Film Review – Scotch: The Golden Dram

I’m the first to admit that I’m not a fan of whisky. My first encounter involved half a bottle of Bell’s and I’m never really recovered. I will say, like the single malts readily available on the market today, my antipathy has mellowed over the years. My last dram was at the highest point on Skye during an Atlantic storm and it tasted like heaven. Scotch whisky has become one of the most popular tippled around the globe and attracts thousands of tourists to Scotland every year.

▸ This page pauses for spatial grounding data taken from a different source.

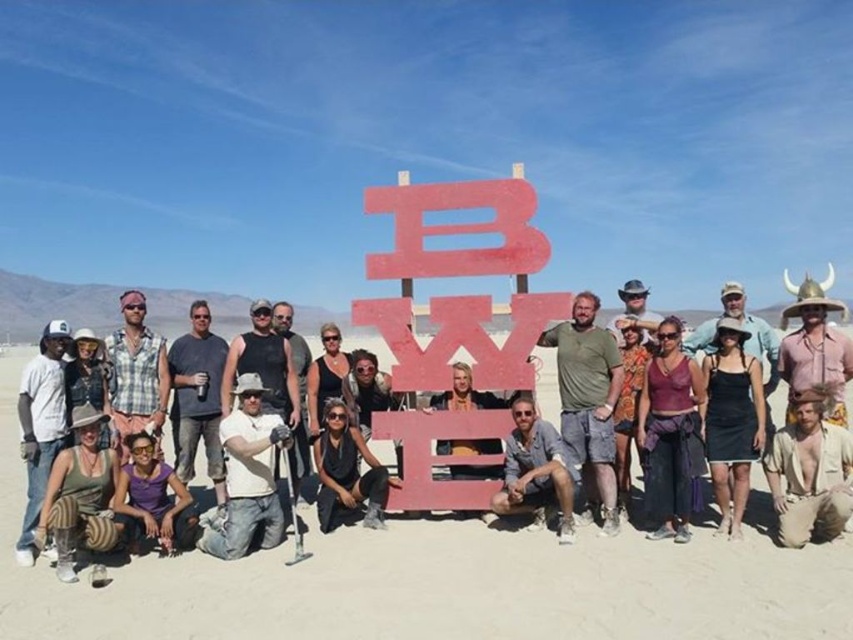 Question: In this image, where is purple fabric skirt at lower center located relative to green fabric pants at lower left?

Choices:
 (A) left
 (B) right

Answer: (B)

Question: Does matte concrete sign at center appear on the right side of purple fabric skirt at lower center?

Choices:
 (A) yes
 (B) no

Answer: (B)

Question: Which object is closer to the camera taking this photo?

Choices:
 (A) purple matte shirt at lower left
 (B) black fabric dress at lower right

Answer: (A)

Question: Observing the image, what is the correct spatial positioning of green matte shirt at center in reference to purple matte shirt at lower left?

Choices:
 (A) left
 (B) right

Answer: (B)

Question: Among these points, which one is nearest to the camera?

Choices:
 (A) (113, 332)
 (B) (199, 397)

Answer: (B)

Question: Based on their relative distances, which object is farther from the green fabric pants at lower left?

Choices:
 (A) red painted wood sign at center
 (B) black matte dress at center
 (C) green matte shirt at center

Answer: (C) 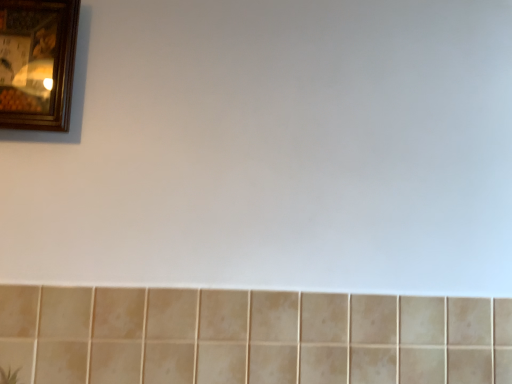 Question: In terms of height, does beige matte tile at lower center look taller or shorter compared to wooden picture frame at upper left?

Choices:
 (A) short
 (B) tall

Answer: (A)

Question: Do you think beige matte tile at lower center is within wooden picture frame at upper left, or outside of it?

Choices:
 (A) inside
 (B) outside

Answer: (B)

Question: From a real-world perspective, is beige matte tile at lower center positioned above or below wooden picture frame at upper left?

Choices:
 (A) above
 (B) below

Answer: (B)

Question: Considering the positions of wooden picture frame at upper left and beige matte tile at lower center in the image, is wooden picture frame at upper left taller or shorter than beige matte tile at lower center?

Choices:
 (A) tall
 (B) short

Answer: (A)

Question: Is point [x=0, y=92] closer or farther from the camera than point [x=232, y=321]?

Choices:
 (A) closer
 (B) farther

Answer: (B)

Question: Is wooden picture frame at upper left in front of or behind beige matte tile at lower center in the image?

Choices:
 (A) front
 (B) behind

Answer: (B)

Question: From the image's perspective, is wooden picture frame at upper left positioned above or below beige matte tile at lower center?

Choices:
 (A) above
 (B) below

Answer: (A) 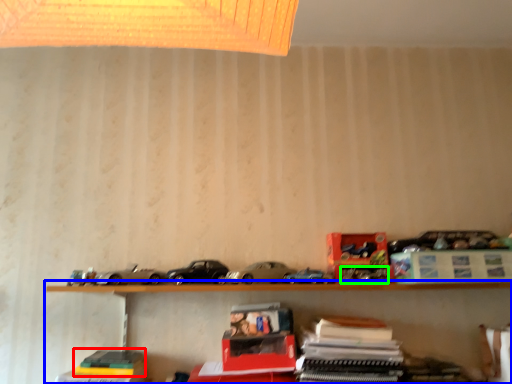 Question: Which is farther away from book (highlighted by a red box)? shelf (highlighted by a blue box) or toy (highlighted by a green box)?

Choices:
 (A) shelf
 (B) toy

Answer: (B) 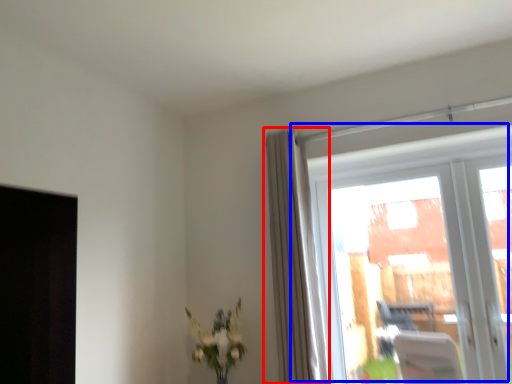 Question: Which point is further to the camera, curtain (highlighted by a red box) or window (highlighted by a blue box)?

Choices:
 (A) curtain
 (B) window

Answer: (A) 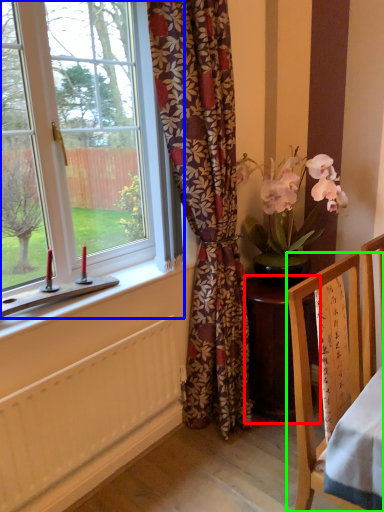 Question: Considering the real-world distances, which object is farthest from desk (highlighted by a red box)? window (highlighted by a blue box) or chair (highlighted by a green box)?

Choices:
 (A) window
 (B) chair

Answer: (A) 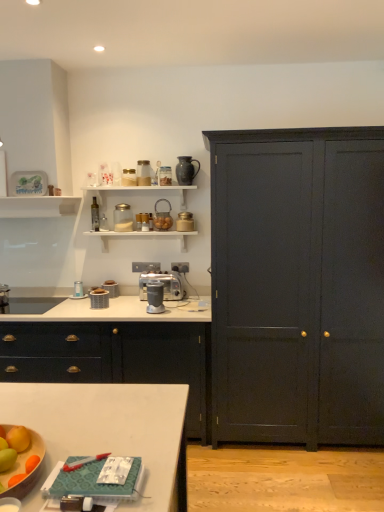 Find the location of a particular element. The image size is (384, 512). metallic silver toaster at upper center, the eighth appliance in the bottom-to-top sequence is located at coordinates [x=162, y=217].

Describe the element at coordinates (298, 285) in the screenshot. I see `matte black cupboard at right` at that location.

Measure the distance between point (120, 209) and camera.

Point (120, 209) is 11.26 feet from camera.

In order to face matte black cabinet at center, should I rotate leftwards or rightwards?

Rotate left and turn 13.496 degrees.

This screenshot has height=512, width=384. What do you see at coordinates (111, 288) in the screenshot? I see `metallic silver toaster at center, acting as the 9th appliance starting from the top` at bounding box center [111, 288].

In order to face metallic silver toaster at center, the 11th appliance from the top, should I rotate leftwards or rightwards?

To align with it, rotate left about 12.423°.

Identify the location of metallic silver toaster at upper center, which is the 4th appliance from top to bottom. The image size is (384, 512). (162, 217).

From the image's perspective, between metallic silver blender at center, which is the 4th appliance in bottom-to-top order, and translucent glass jar at upper center, which is the 1th appliance in top-to-bottom order, which one is located above?

translucent glass jar at upper center, which is the 1th appliance in top-to-bottom order, appears higher in the image.

Based on the photo, considering the positions of objects metallic silver blender at center, which is the 4th appliance in bottom-to-top order, and translucent glass jar at upper center, which is the 11th appliance in bottom-to-top order, in the image provided, who is behind, metallic silver blender at center, which is the 4th appliance in bottom-to-top order, or translucent glass jar at upper center, which is the 11th appliance in bottom-to-top order,?

translucent glass jar at upper center, which is the 11th appliance in bottom-to-top order.

Considering the sizes of objects metallic silver blender at center, which is the 4th appliance in bottom-to-top order, and translucent glass jar at upper center, which is the 11th appliance in bottom-to-top order, in the image provided, who is bigger, metallic silver blender at center, which is the 4th appliance in bottom-to-top order, or translucent glass jar at upper center, which is the 11th appliance in bottom-to-top order,?

With larger size is metallic silver blender at center, which is the 4th appliance in bottom-to-top order.

How many degrees apart are the facing directions of metallic silver blender at center, the eighth appliance viewed from the top, and translucent glass jar at upper center, which is the 11th appliance in bottom-to-top order?

1.15 degrees.

From the image's perspective, is metallic silver toaster at center, arranged as the third appliance when ordered from the bottom, located above clear glass jar at upper center, arranged as the 2th appliance when viewed from the top?

Incorrect, from the image's perspective, metallic silver toaster at center, arranged as the third appliance when ordered from the bottom, is lower than clear glass jar at upper center, arranged as the 2th appliance when viewed from the top.

Who is more distant, metallic silver toaster at center, acting as the 9th appliance starting from the top, or clear glass jar at upper center, arranged as the 2th appliance when viewed from the top?

metallic silver toaster at center, acting as the 9th appliance starting from the top.

Where is `the 2nd appliance counting from the left of the clear glass jar at upper center, arranged as the 2th appliance when viewed from the top`? the 2nd appliance counting from the left of the clear glass jar at upper center, arranged as the 2th appliance when viewed from the top is located at coordinates (111, 288).

Is point (104, 282) more distant than point (126, 182)?

Yes, point (104, 282) is farther from viewer.

Is matte black cabinet at center oriented away from metallic gold canister at upper center, the fifth appliance positioned from the bottom?

No, metallic gold canister at upper center, the fifth appliance positioned from the bottom, is not at the back of matte black cabinet at center.

Locate an element on the screen. The height and width of the screenshot is (512, 384). the 6th appliance behind the matte black cabinet at center is located at coordinates (185, 222).

Considering the sizes of matte black cabinet at center and metallic gold canister at upper center, the fifth appliance positioned from the bottom, in the image, is matte black cabinet at center bigger or smaller than metallic gold canister at upper center, the fifth appliance positioned from the bottom,?

Considering their sizes, matte black cabinet at center takes up more space than metallic gold canister at upper center, the fifth appliance positioned from the bottom.

Considering the relative positions of matte black cabinet at center and metallic gold canister at upper center, arranged as the 7th appliance when viewed from the top, in the image provided, is matte black cabinet at center to the left or to the right of metallic gold canister at upper center, arranged as the 7th appliance when viewed from the top,?

matte black cabinet at center is positioned on metallic gold canister at upper center, arranged as the 7th appliance when viewed from the top,'s left side.

Is point (138, 222) closer to viewer compared to point (162, 217)?

Yes, point (138, 222) is in front of point (162, 217).

Find the location of a particular element. This screenshot has height=512, width=384. the 3rd appliance positioned below the metallic silver toaster at upper center, the eighth appliance in the bottom-to-top sequence (from a real-world perspective) is located at coordinates (144, 222).

Looking at this image, from the image's perspective, which object appears higher, metallic silver toaster at upper center, arranged as the 6th appliance when ordered from the bottom, or metallic silver toaster at upper center, the eighth appliance in the bottom-to-top sequence?

From the image's view, metallic silver toaster at upper center, the eighth appliance in the bottom-to-top sequence, is above.

Is metallic glass bottle at upper center, the 9th appliance positioned from the bottom, inside the boundaries of metallic silver toaster at center, acting as the 9th appliance starting from the top, or outside?

The correct answer is: outside.

Which object is wider, metallic glass bottle at upper center, the 9th appliance positioned from the bottom, or metallic silver toaster at center, arranged as the third appliance when ordered from the bottom?

metallic silver toaster at center, arranged as the third appliance when ordered from the bottom, is wider.

The height and width of the screenshot is (512, 384). I want to click on the 8th appliance directly above the metallic silver toaster at center, acting as the 9th appliance starting from the top (from a real-world perspective), so [x=95, y=215].

Is metallic glass bottle at upper center, marked as the 3th appliance in a top-to-bottom arrangement, to the left of metallic silver toaster at center, acting as the 9th appliance starting from the top, from the viewer's perspective?

Yes, metallic glass bottle at upper center, marked as the 3th appliance in a top-to-bottom arrangement, is to the left of metallic silver toaster at center, acting as the 9th appliance starting from the top.

Looking at this image, is transparent glass jar at upper center, which is the seventh appliance in bottom-to-top order, at the back of metallic silver toaster at center, the 11th appliance from the top?

That's not correct — metallic silver toaster at center, the 11th appliance from the top, is not looking away from transparent glass jar at upper center, which is the seventh appliance in bottom-to-top order.

Is metallic silver toaster at center, acting as the 1th appliance starting from the bottom, positioned far away from transparent glass jar at upper center, which is counted as the fifth appliance, starting from the top?

No.

Which object is closer to the camera, metallic silver toaster at center, the 11th appliance from the top, or transparent glass jar at upper center, which is the seventh appliance in bottom-to-top order?

Positioned in front is metallic silver toaster at center, the 11th appliance from the top.

From the image's perspective, between metallic silver toaster at center, the 11th appliance from the top, and transparent glass jar at upper center, which is counted as the fifth appliance, starting from the top, who is located below?

metallic silver toaster at center, the 11th appliance from the top, from the image's perspective.

Can you confirm if translucent glass jar at upper center, which is the 1th appliance in top-to-bottom order, is shorter than matte black cupboard at right?

Yes.

Is translucent glass jar at upper center, which is the 11th appliance in bottom-to-top order, next to matte black cupboard at right?

No.

Locate an element on the screen. the 7th appliance directly beneath the translucent glass jar at upper center, which is the 11th appliance in bottom-to-top order (from a real-world perspective) is located at coordinates (163, 285).

From the image's perspective, count 7th appliances upward from the metallic silver toaster at center, acting as the 9th appliance starting from the top, and point to it. Please provide its 2D coordinates.

[(129, 177)]

Looking at the image, which one is located closer to metallic silver toaster at upper center, the eighth appliance in the bottom-to-top sequence, white glossy sink at lower left or metallic silver toaster at upper center, the 6th appliance from the top?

Scotch: The Golden Dram, the new documentary from Andrew Peat, tells the story of how and why Scotland became the centre of the world for whisky drinkers. There are over two hundred active distilleries in the country. Islay, despite being only twenty-five miles long, has eight. This is where Peat’s film finds its heart. Jim McEwan is undoubtedly the star of this movie. With over fifty years of experience, the master distiller took over a failing business in the Inner Hebrides and produced an award-winning blend.

Scotch: The Golden Dram is the ultimate documentary for lovers of Scotch whisky. Whilst Peat takes a standard talking-heads approach to filming, the enthusiasm and love everyone has for the ‘water of life’ shines through. If you’re not careful, their enthusiasm is liable to infect you too. By the end you’ll find yourself with an insatiable urge to partake in a dram or two in the Scottish wilds.

Scotch: The Golden Dram is in cinemas from 8 March.